July 10, 2025
Headline Patrol: Three Headlines, Two “Breakthroughs,” All Clinical Upsides
Sam Maddox
Here are three recent headlines on SCI research, two of which are labeled as ‘breakthroughs’. Each appears to have a clinical upside, let’s dig in.
Here’s a very creditable clinical result reported in May from the University of Texas (UT) at Dallas for closed-loop vagus nerve stimulation (CLV). The trial included rehab and saw hand recovery in 19 individuals with chronic, incomplete cervical injuries. A small device is attached to the vagus nerve (near the collarbone); high intensity stim is timed with real-time specific repetitive hand task movements while playing simple video games over 36 therapy sessions.
Investigators reported significant increases in pinch force, wrist torque (e.g., ability to turn a doorknob), speed, range of motion, and overall scores on a hand function grading scale called GRASSP – including on the untrained arm.
Said the study team, “This improvement exceeds the preregistered outcome and casts doubt on the long-held notion that additional gains are not possible in people with traumatic SCI more than 1 year post-injury.”
From the group’s publication in Nature on what’s happening:
. . . . (earlier VN) studies have revealed that the combination of high-intensity rehabilitative training with real-time VNS produces synaptic plasticity in motor control networks in the cortex, subcortical structures and spinal cord to engender functional recovery that is not possible with training alone. Concurrent implementation is a key component, as decoupling the delivery of VNS by even tens of seconds from the appropriate movements fails to promote recovery, consistent with the reliance on the synaptic eligibility trace. Moreover, efficacy is dependent on hundreds of VNS–movement pairings per day for many weeks.
Figures 1a and 1b, from the article by Kilgard, M.P., Epperson, J.D., Adehunoluwa, E.A. et al. Closed-loop vagus nerve stimulation aids recovery from spinal cord injury. Nature (2025). https://doi.org/10.1038/s41586-025-09028-5
In 2021, the UT group got FDA approval for vagus stimulation for stroke; the stim, they said, could rewire brain function when accompanied with physical therapy.
Michael Kilgard, corresponding author for both the stroke study and the recent SCI work and professor of neuroscience in the UT School of Behavioral and Brain Sciences, explained that treating SCI is not the same:
“In stroke, people who do only therapy may get better, and adding CLV multiplies that improvement. This study is different: Therapy alone for spinal cord injury didn’t help our participants at all. It is truly groundbreaking that we’re creating a gain where there otherwise would be none.”

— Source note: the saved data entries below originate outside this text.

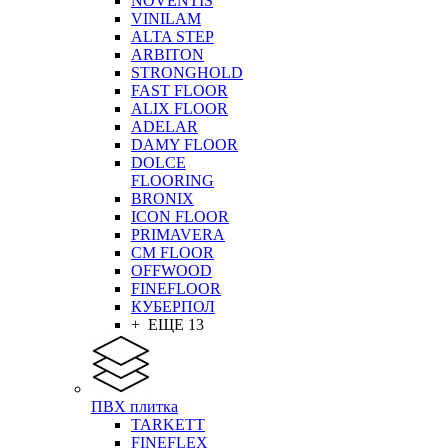
NOVENTIS
VINILAM
ALTA STEP
ARBITON
STRONGHOLD
FAST FLOOR
ALIX FLOOR
ADELAR
DAMY FLOOR
DOLCE
FLOORING
BRONIX
ICON FLOOR
PRIMAVERA
CM FLOOR
OFFWOOD
FINEFLOOR
КУБЕРПОЛ
+ ЕЩЕ 13
ПВХ плитка
TARKETT
FINEFLEX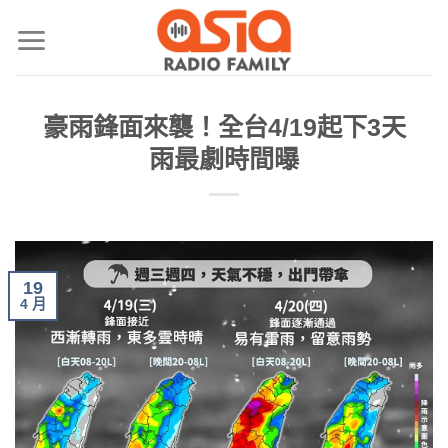
豪雨鋒面來襲！全台4/19起下3天
雨最劇時間曝
19
4 月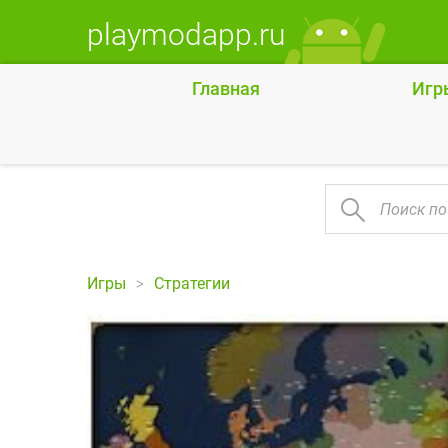
playmodapp.ru
Главная
Игр
Игры
Стратегии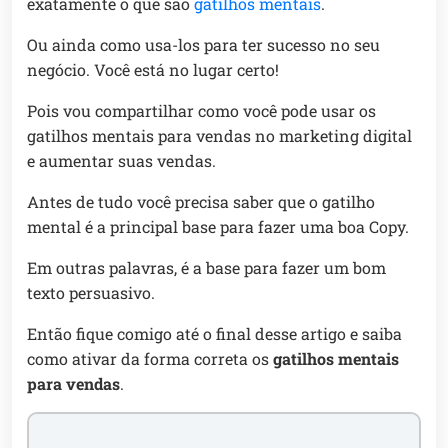
exatamente o que são
gatilhos mentais
.
Ou ainda como usa-los para ter sucesso no seu
negócio. Você está no lugar certo!
Pois vou compartilhar como você pode usar os
gatilhos mentais para vendas no marketing digital
e aumentar suas vendas.
Antes de tudo você precisa saber que o gatilho
mental é a principal base para fazer uma boa Copy.
Em outras palavras, é a base para fazer um bom
texto persuasivo.
Então fique comigo até o final desse artigo e saiba
como ativar da forma correta os
gatilhos mentais
para vendas
.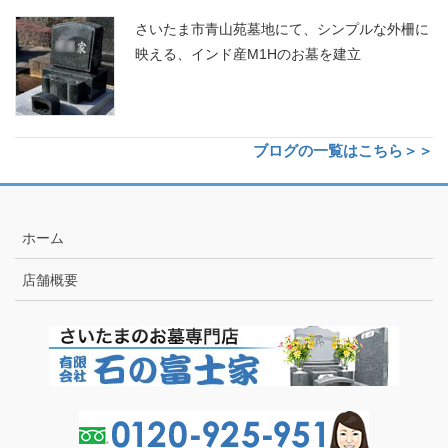
さいたま市青山苑墓地にて、シンプルな外柵に
映える、インド産M1Hのお墓を建立
ブログの一覧はこちら＞＞
ホーム
店舗概要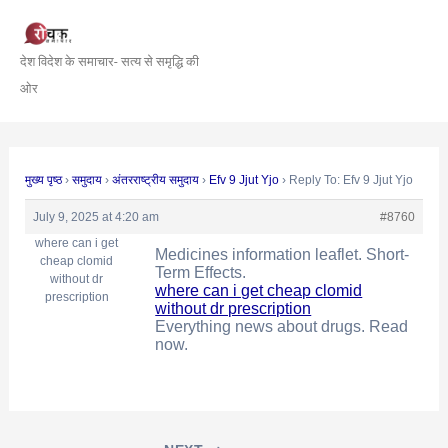
Skip
Post
to
navigation
देश विदेश के समाचार- सत्य से समृद्धि की
content
ओर
मुख्य पृष्ठ
›
समुदाय
›
अंतरराष्ट्रीय समुदाय
›
Efv 9 Jjut Yjo
›
Reply To: Efv 9 Jjut Yjo
July 9, 2025 at 4:20 am
#8760
where can i get
Medicines information leaflet. Short-
cheap clomid
Term Effects.
without dr
where can i get cheap clomid
prescription
without dr prescription
Everything news about drugs. Read
now.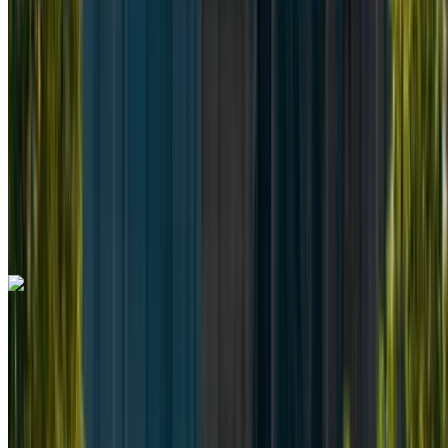
MAD 2340
/ día
Ilimitado
MAD 58,500
/ mes.
6000 km
Seguro Incluido
Transmisión automática
Entrega gratis
Aeropuerto
Internacional Mohamed V, Casablanca
Aeropuerto Internacional Mohamed V, Casablanca
Llamada
+212708889994
Whatsapp
Mercedes Benz Vito 2024
Aeropuerto Internacional Mohamed V, Casablanca
Aeropuerto Internacional Mohamed V,
Casablanca
2024
Euro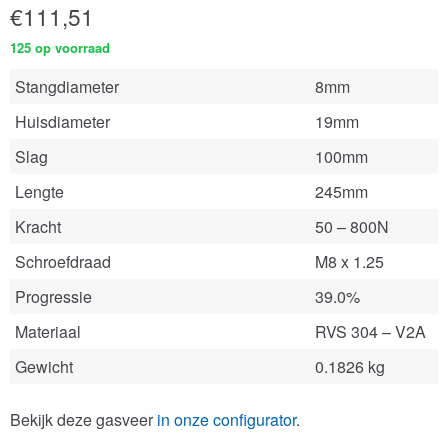
€
111,51
125 op voorraad
Stangdiameter
8mm
Huisdiameter
19mm
Slag
100mm
Lengte
245mm
Kracht
50 – 800N
Schroefdraad
M8 x 1.25
Progressie
39.0%
Materiaal
RVS 304 – V2A
Gewicht
0.1826 kg
Bekijk deze gasveer
in onze configurator
.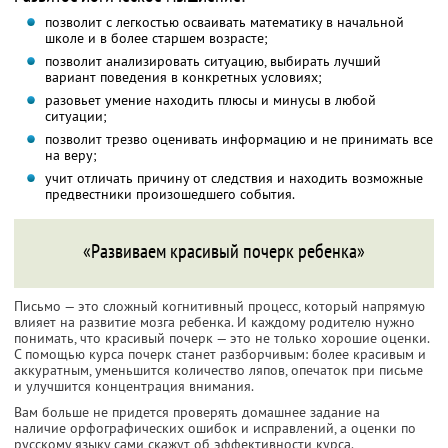
позволит с легкостью осваивать математику в начальной
школе и в более старшем возрасте;
позволит анализировать ситуацию, выбирать лучший
вариант поведения в конкретных условиях;
разовьет умение находить плюсы и минусы в любой
ситуации;
позволит трезво оценивать информацию и не принимать все
на веру;
учит отличать причину от следствия и находить возможные
предвестники произошедшего события.
«Развиваем красивый почерк ребенка»
Письмо — это сложный когнитивный процесс, который напрямую
влияет на развитие мозга ребенка. И каждому родителю нужно
понимать, что красивый почерк — это не только хорошие оценки.
С помощью курса почерк станет разборчивым: более красивым и
аккуратным, уменьшится количество ляпов, опечаток при письме
и улучшится концентрация внимания.
Вам больше не придется проверять домашнее задание на
наличие орфографических ошибок и исправлений, а оценки по
русскому языку сами скажут об эффективности курса.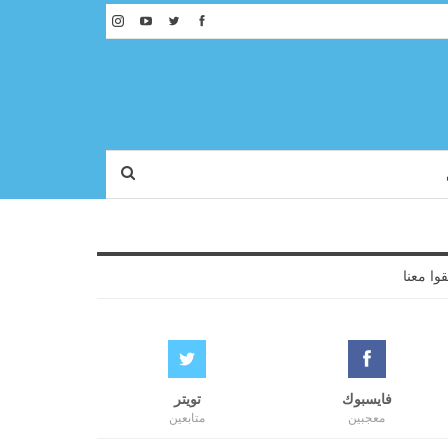
قوا معنا
فايسبوك
تويتر
معجبين
متابعين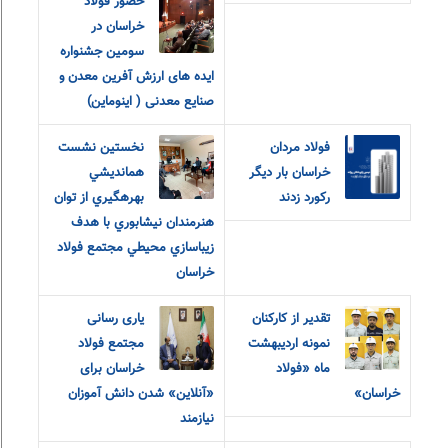
حضور فولاد
خراسان در
سومین جشنواره
ایده های ارزش آفرین معدن و
صنایع معدنی ( اینوماین)
فولاد مردان
نخستين نشست
خراسان بار دیگر
همانديشي
رکورد زدند
بهرهگيري از توان
هنرمندان نيشابوري با هدف
زيباسازي محيطي مجتمع فولاد
خراسان
تقدیر از کارکنان
یاری رسانی
نمونه اردیبهشت
مجتمع فولاد
ماه «فولاد
خراسان برای
خراسان»
«آنلاین» شدن دانش آموزان
نیازمند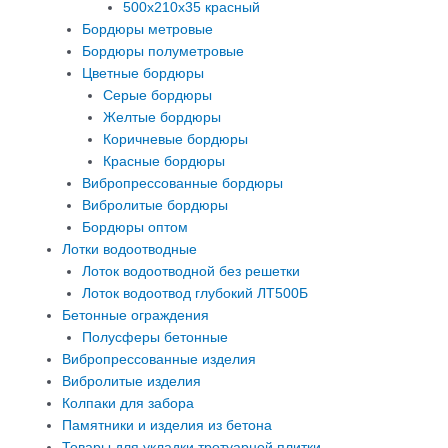
500х210х35 красный
Бордюры метровые
Бордюры полуметровые
Цветные бордюры
Серые бордюры
Желтые бордюры
Коричневые бордюры
Красные бордюры
Вибропрессованные бордюры
Вибролитые бордюры
Бордюры оптом
Лотки водоотводные
Лоток водоотводной без решетки
Лоток водоотвод глубокий ЛТ500Б
Бетонные ограждения
Полусферы бетонные
Вибропрессованные изделия
Вибролитые изделия
Колпаки для забора
Памятники и изделия из бетона
Товары для укладки тротуарной плитки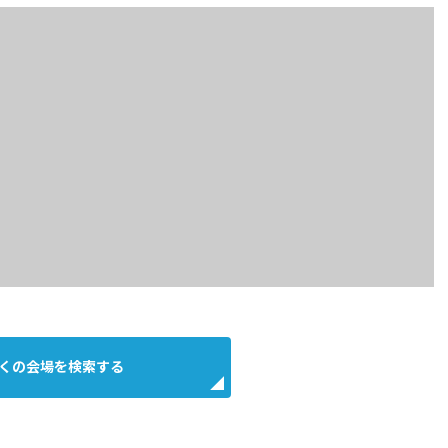
くの会場を検索する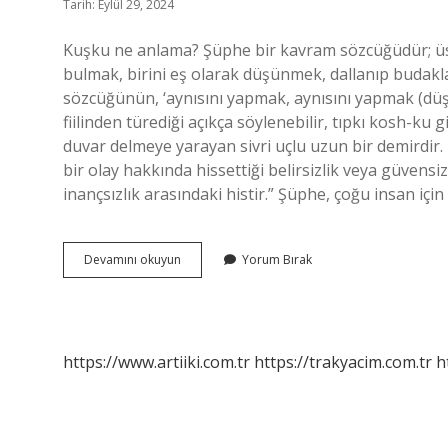
Tarih: Eylül 29, 2024
Kuşku ne anlama? Şüphe bir kavram sözcüğüdür; üst
bulmak, birini eş olarak düşünmek, dallanıp budakla
sözcüğünün, ‘aynısını yapmak, aynısını yapmak (d
fiilinden türediği açıkça söylenebilir, tıpkı kosh-ku
duvar delmeye yarayan sivri uçlu uzun bir demirdir
bir olay hakkında hissettiği belirsizlik veya güvensi
inançsızlık arasındaki histir.” Şüphe, çoğu insan için
Kuşku
Devamını okuyun
Yorum Bırak
Yok
Ne
Demek
https://www.artiiki.com.tr
https://trakyacim.com.tr
h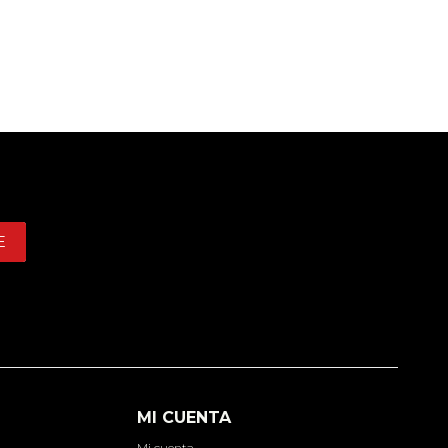
E
MI CUENTA
Mi cuenta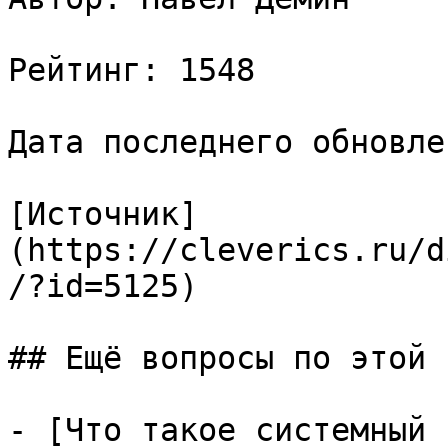
Рейтинг: 1548

Дата последнего обновле
[Источник]
(https://cleverics.ru/d
/?id=5125)

## Ещё вопросы по этой т
- [Что такое системный 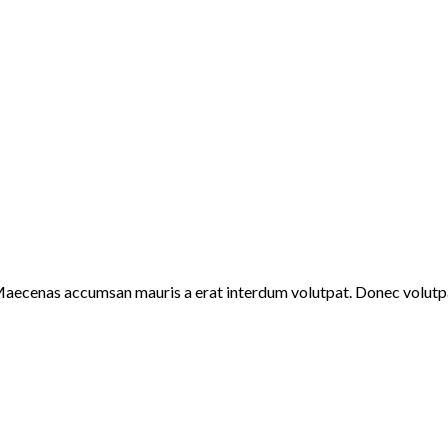
 Maecenas accumsan mauris a erat interdum volutpat. Donec volutp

The positive results now permit the UT scientists to proceed with a larger pivotal trial, enrolling 70 participants at multiple sites.
Dr. Seth Hays, associate professor of bioengineering and co-author of the study, noted that while these results are promising, the path to widespread clinical availability still faces challenges.
"We still have a long road ahead. For many reasons — financial, regulatory or scientific — this could still die on the vine," he said. "But we have positioned ourselves to succeed."
Potential safety issue: Since the vagus nerve controls autonomic function, VNS could in theory influence cardiovascular function or induce autonomic dysreflexia in individuals with SCI. Kilgard’s group said they saw no changes in heart rate or blood pressure between active and sham stimulation, and no instances of autonomic dysreflexia.
Clinical/commercial potential? Seems likely. The vagus stim stroke therapy is on the market as Vivistim, from a company called MicroTransponder. Kilgard discloses a financial interest in the company.
Note: The work was sponsored by Wings for Life’s Accelerated Translational Program and the Defense Advanced Research Projects Agency Biological Technologies Office.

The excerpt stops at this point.